Sketching and photography trails were some of the unique local experiences that home-rental platform Airbnb put on offer on Monday last week.
Users may book these experiences, which cost between $80 and $185, through its website or app.
But both the guides and users risk running afoul of the law if money is exchanged, according to the Singapore Tourism Board (STB) Act.
Ms Ong Ling Lee, director of travel agents and tourist guides at the STB, told The Straits Times only licensed tourist guides are allowed to provide paid guiding services to tourists. Guiding services include providing any direction, information, description or explanation to tourists in connection with a place or point of interest in Singapore. First-time offenders can be fined up to $5,000 for flouting the rules.
The Straits Times understands that the hosts are Singapore residents who wish to share their interests and expertise with travellers or other local residents.
There are some exemptions to the rule, said Ms Ong. For example, individuals who are engaged or employed by owners of premises to provide guiding services do not need licences.
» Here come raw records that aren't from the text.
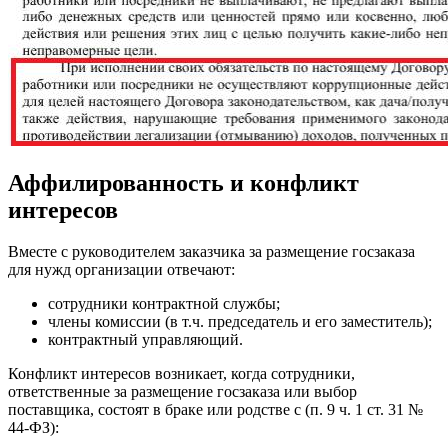
Аффилированность и конфликт
интересов
Вместе с руководителем заказчика за размещение госзаказа
для нужд организации отвечают:
сотрудники контрактной службы;
члены комиссии (в т.ч. председатель и его заместитель);
контрактный управляющий.
Конфликт интересов возникает, когда сотрудники,
ответственные за размещение госзаказа или выбор
поставщика, состоят в браке или родстве с (п. 9 ч. 1 ст. 31 №
44-ФЗ):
Operators of such premises, which include museums and other attractions, can also provide guiding services without a licence.
This suggests that businesses like Thow Kwang Pottery Jungle, which offers a tour of its pottery kiln on Airbnb, may be within the STB's rules, as the host's family owns the business and premises.
Airbnb's Singapore website currently lists 10 activities branded as "Experiences".
Responding to queries from The Straits Times on whether Airbnb had worked with the local authorities before the launch, a spokesman said: "We are committed to working together with the Singapore Government and our local community to provide safe and positive Experiences to both locals and travellers."
The chairman (inbound) of the National Association of Travel Agents Singapore, Mr Samson Tan, said the potential of the initiative is difficult to project and may be limited by the fading of traditional trades.
Said Mr Tan: "Tourists want far better experiences like trying out our world-class attractions."
Last month, a new law that makes short-term rentals such as those on Airbnb illegal without permission from the Urban Redevelopment Authority (URA) was passed in Parliament. But National Development Minister Lawrence Wong said the URA is studying the option of creating a new category of private homes that will be allowed to provide short-term rentals.